Task objective> Only the lines from the one containing "Contact Us (263, 2512)" to the end of the records belong in the answer; repeat them exactly and drop the pictures.

[[ Available data open ]]

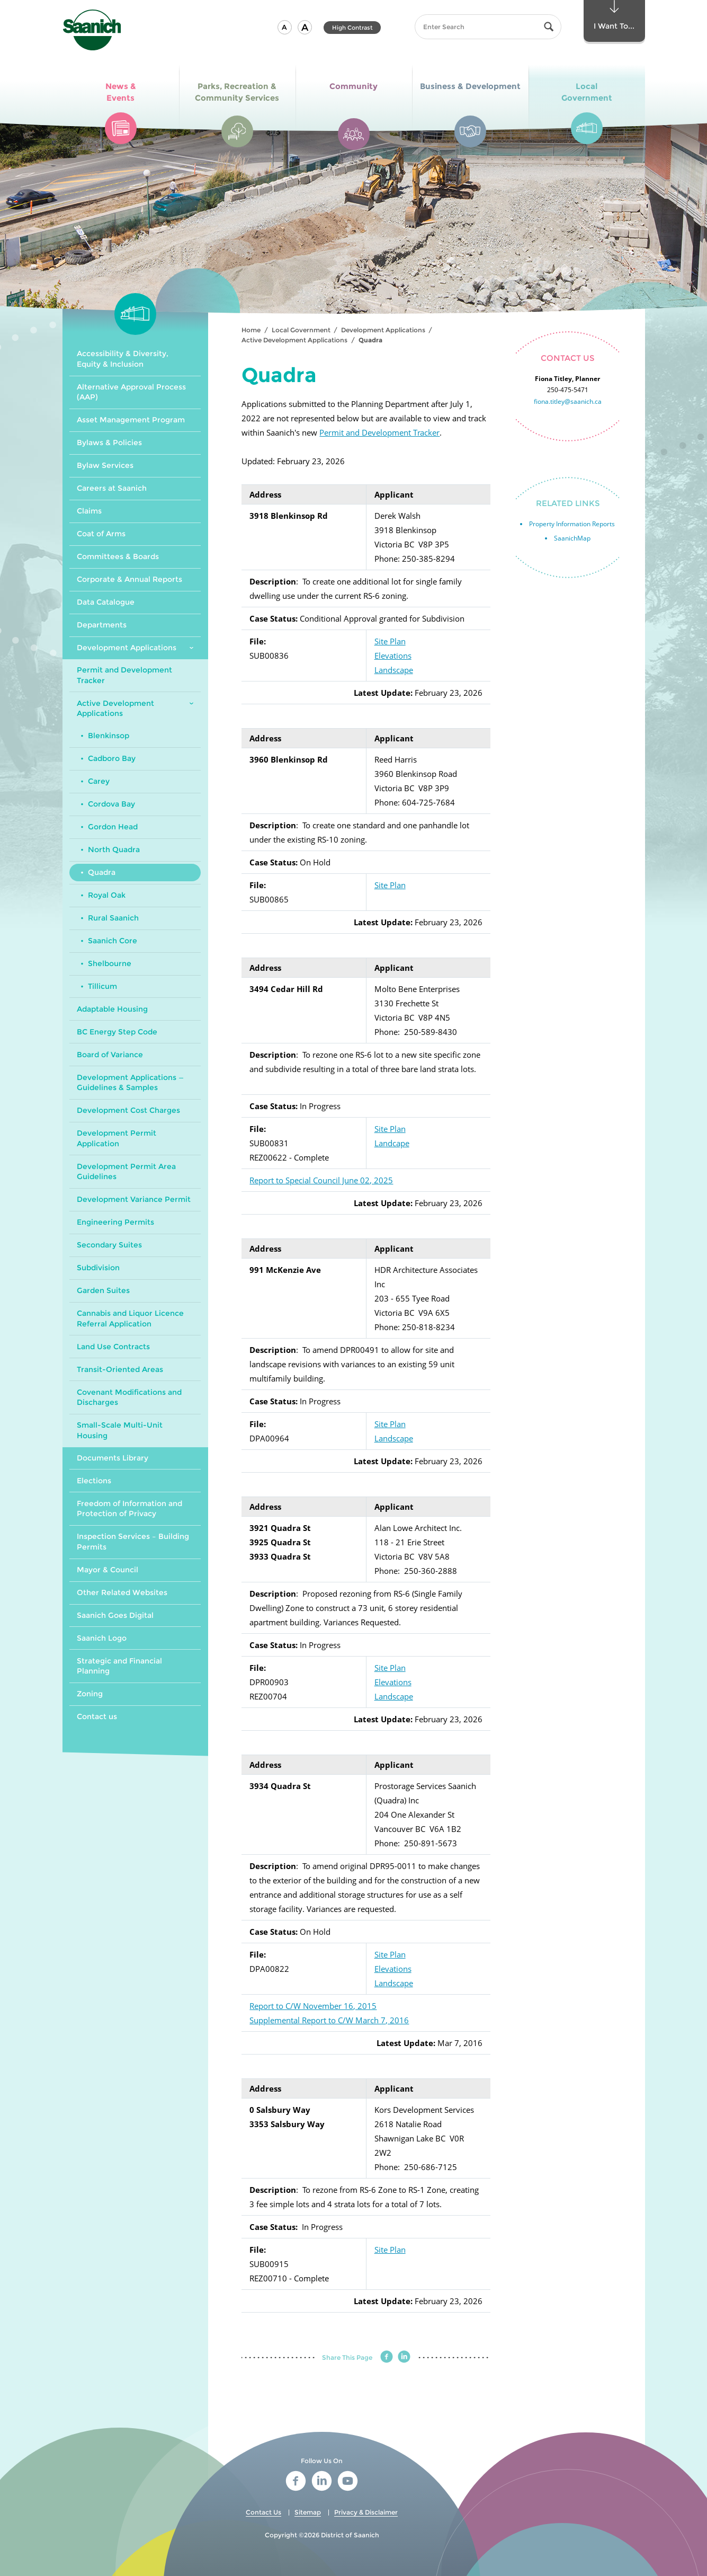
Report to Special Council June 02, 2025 (321, 1180)
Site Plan (390, 641)
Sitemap (307, 2512)
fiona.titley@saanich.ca (568, 401)
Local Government (301, 330)
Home (251, 330)
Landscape (393, 670)
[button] (285, 27)
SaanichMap (572, 538)
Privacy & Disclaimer (366, 2512)
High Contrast (352, 27)
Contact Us (263, 2512)
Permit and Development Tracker (379, 432)
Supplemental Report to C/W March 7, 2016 (329, 2020)
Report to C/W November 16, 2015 (313, 2005)
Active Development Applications (294, 340)
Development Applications (383, 330)
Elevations (392, 655)
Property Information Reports (572, 523)
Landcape (391, 1143)
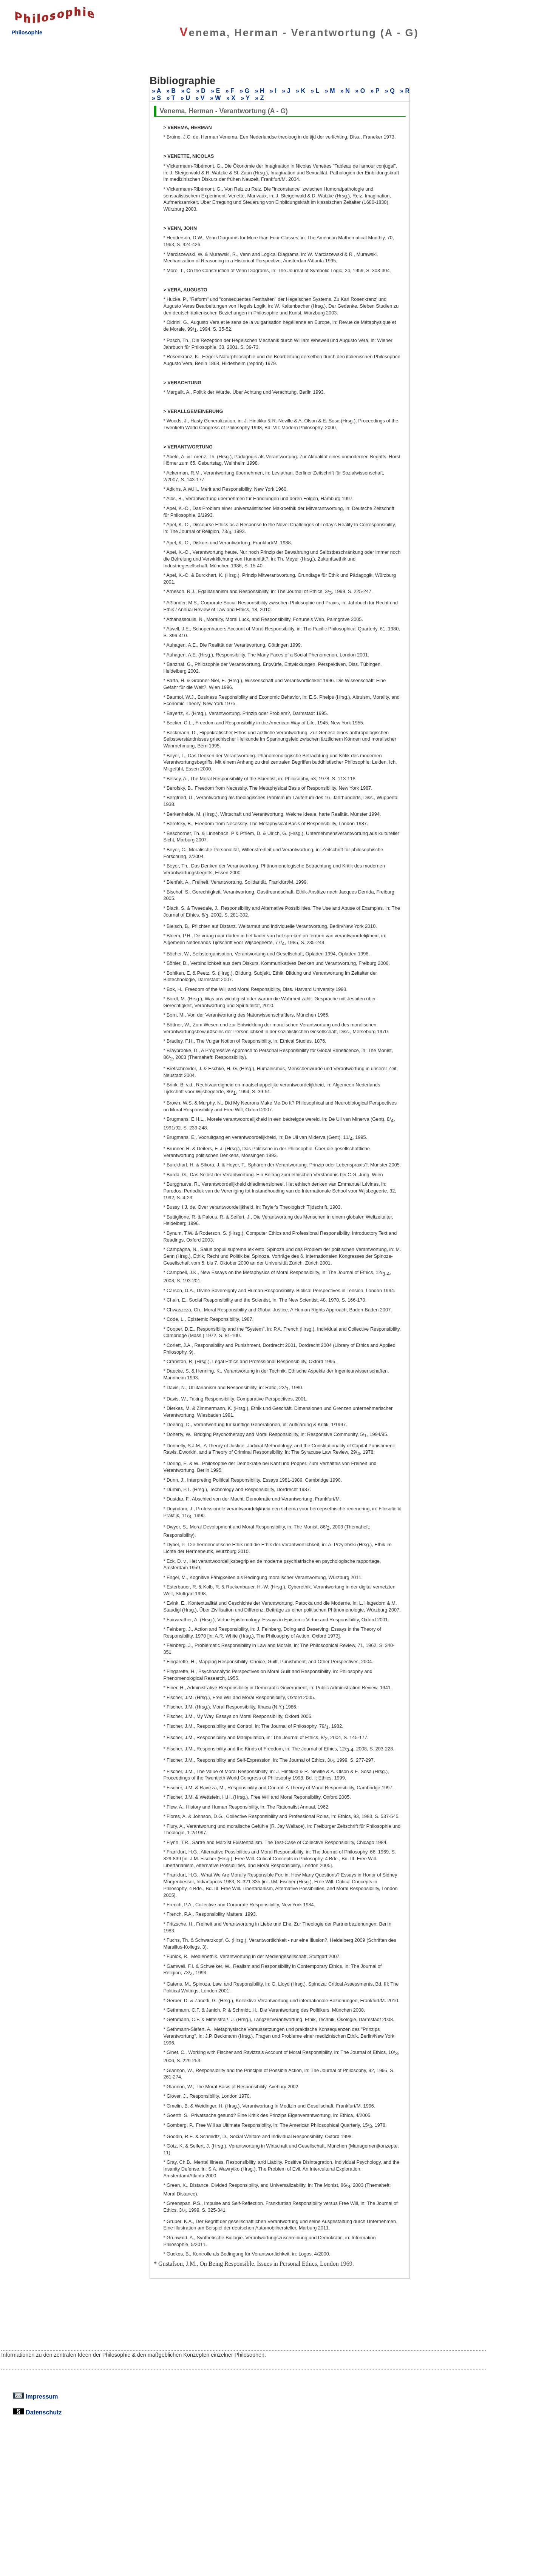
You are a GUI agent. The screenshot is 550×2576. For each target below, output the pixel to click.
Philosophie (26, 32)
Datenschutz (37, 2412)
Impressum (35, 2396)
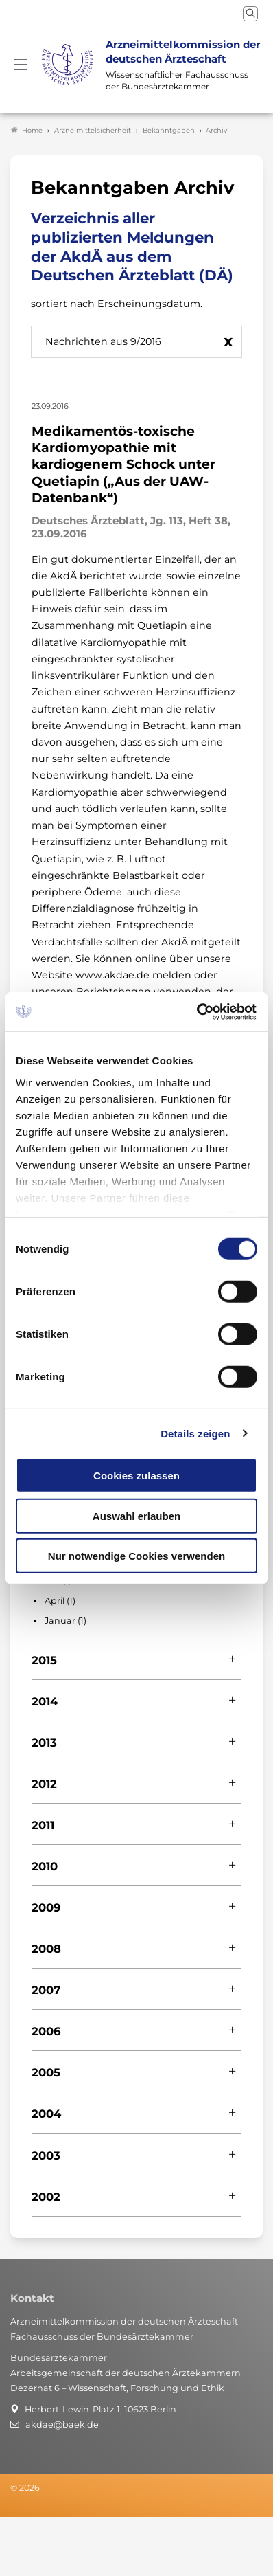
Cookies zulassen (136, 1475)
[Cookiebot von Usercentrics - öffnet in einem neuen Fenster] (197, 1011)
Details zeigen (195, 1433)
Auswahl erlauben (136, 1515)
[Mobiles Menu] (20, 64)
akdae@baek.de (62, 2424)
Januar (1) (65, 1620)
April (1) (60, 1600)
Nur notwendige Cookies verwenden (136, 1556)
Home (27, 130)
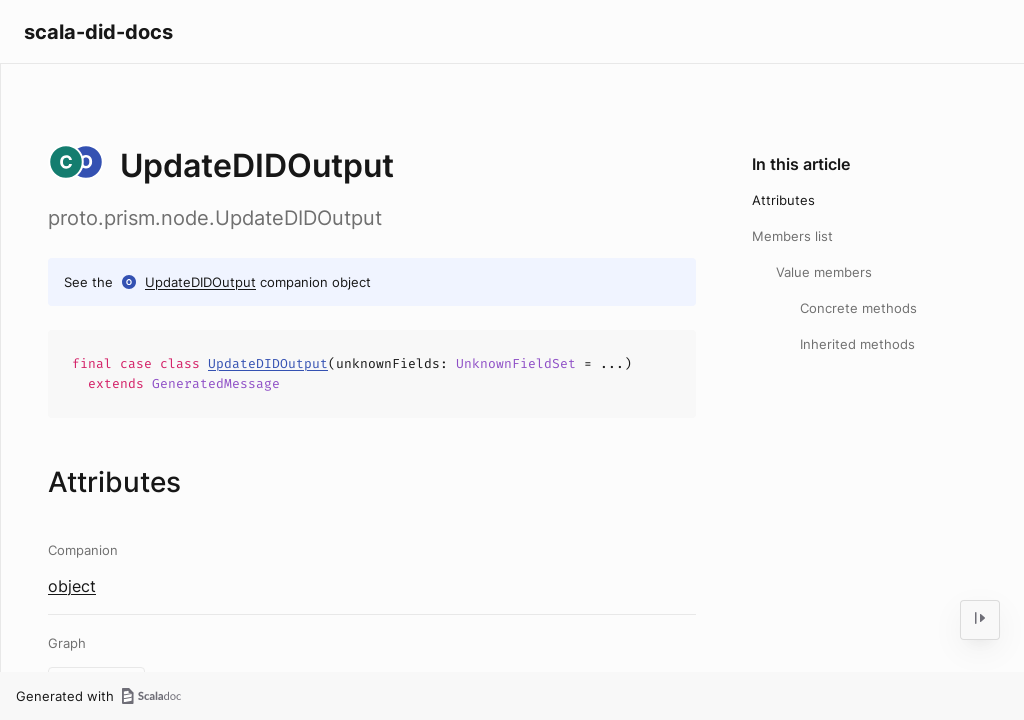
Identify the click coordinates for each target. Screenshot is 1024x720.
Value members (824, 272)
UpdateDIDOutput (200, 282)
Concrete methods (858, 308)
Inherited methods (857, 344)
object (72, 586)
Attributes (783, 200)
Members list (792, 236)
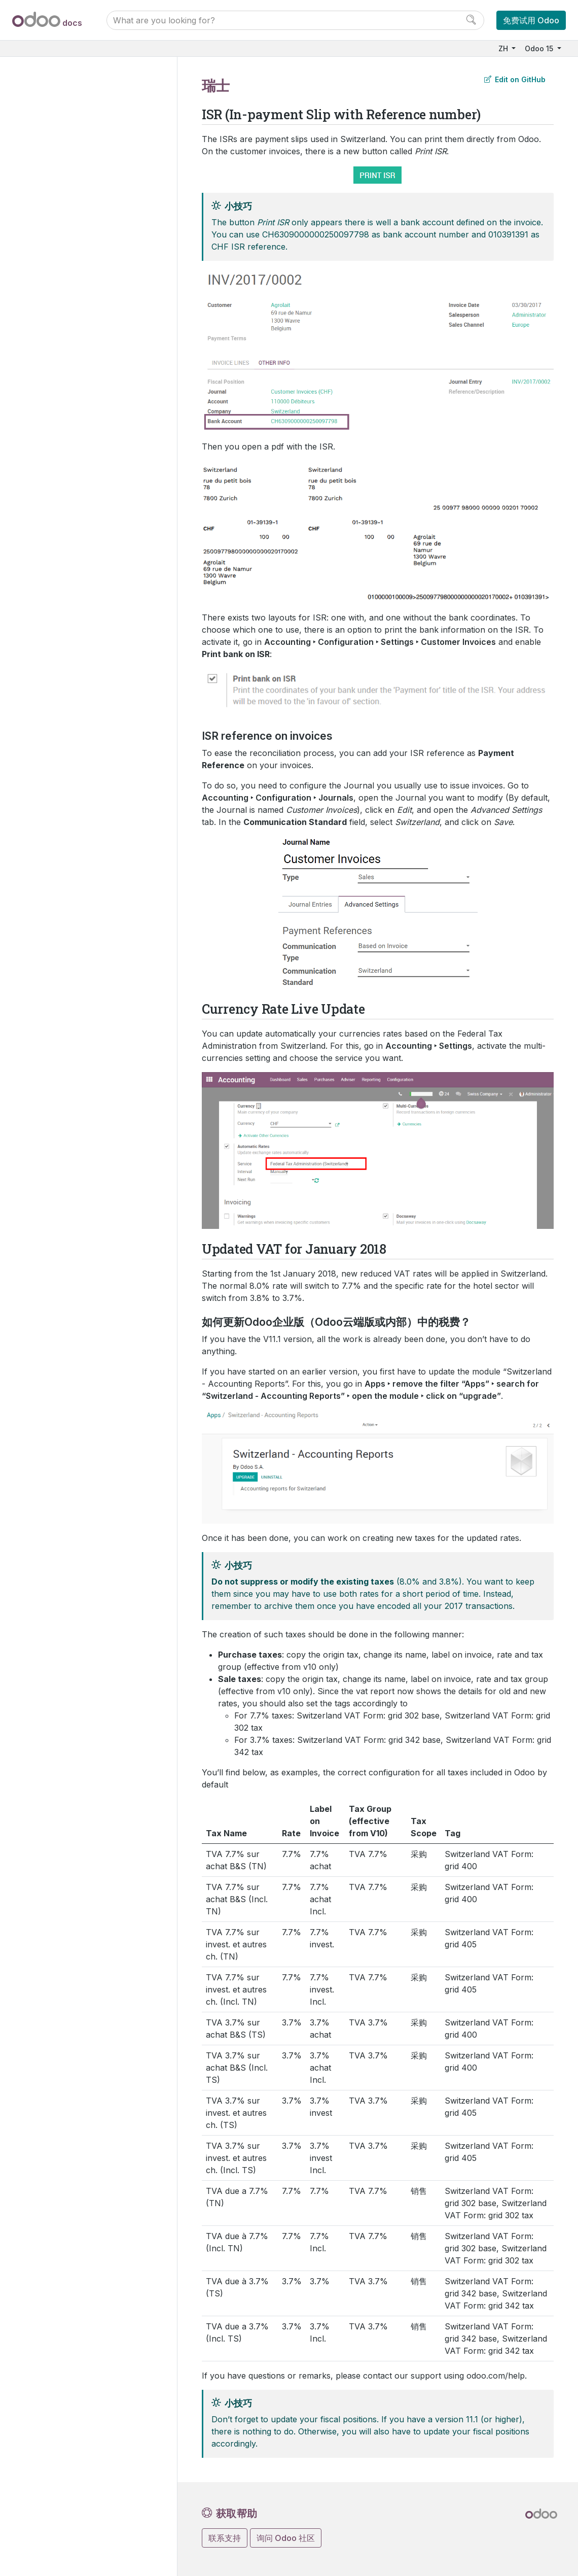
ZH (504, 48)
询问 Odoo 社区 (286, 2538)
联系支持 (224, 2538)
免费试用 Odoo (531, 20)
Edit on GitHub (515, 79)
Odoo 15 (540, 48)
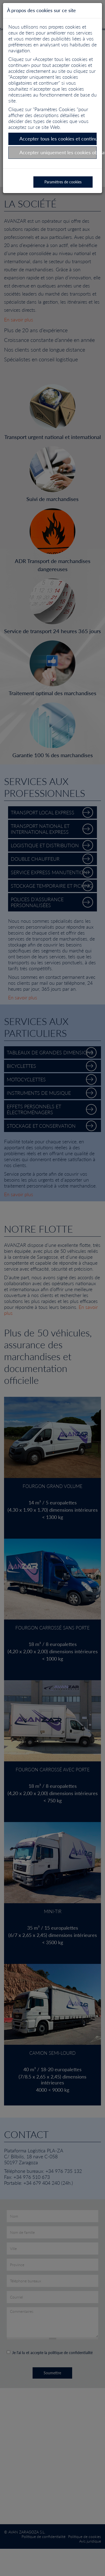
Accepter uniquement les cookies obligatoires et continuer (58, 152)
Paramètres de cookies (63, 182)
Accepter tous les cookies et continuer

[[ Available data closed ]]

Problem solution>
Contact Us (263, 2512)
Permit and Development Tracker (379, 432)
Supplemental Report to C/W March 7, 2016 (329, 2020)
Report to C/W November 16, 2015 (313, 2005)
Active Development Applications (294, 340)
Development Applications (383, 330)
Elevations (392, 655)
Property Information Reports (572, 523)
Landcape (391, 1143)
You are a GUI agent. The screenshot is 550×2576. For each target below, output the pixel to click.
Philosophie (26, 32)
Datenschutz (37, 2412)
Impressum (35, 2396)
Cookies zulassen (136, 1475)
[Cookiebot von Usercentrics - öffnet in einem neuen Fenster] (197, 1011)
Details zeigen (195, 1433)
Auswahl erlauben (136, 1515)
[Mobiles Menu] (20, 64)
akdae@baek.de (62, 2424)
Januar (1) (65, 1620)
April (1) (60, 1600)
Nur notwendige Cookies verwenden (136, 1556)
Home (27, 130)
Identify the click coordinates for each target. Screenshot is 1024x720.
Value members (824, 272)
UpdateDIDOutput (200, 282)
Concrete methods (858, 308)
Inherited methods (857, 344)
object (72, 586)
Attributes (783, 200)
Members list (792, 236)
ZH (504, 48)
询问 Odoo 社区 (286, 2538)
联系支持 (224, 2538)
免费试用 Odoo (531, 20)
Edit on GitHub (515, 79)
Odoo 15 (540, 48)
Accepter uniquement les cookies obligatoires et continuer (58, 152)
Paramètres de cookies (63, 182)
Accepter tous les cookies et continuer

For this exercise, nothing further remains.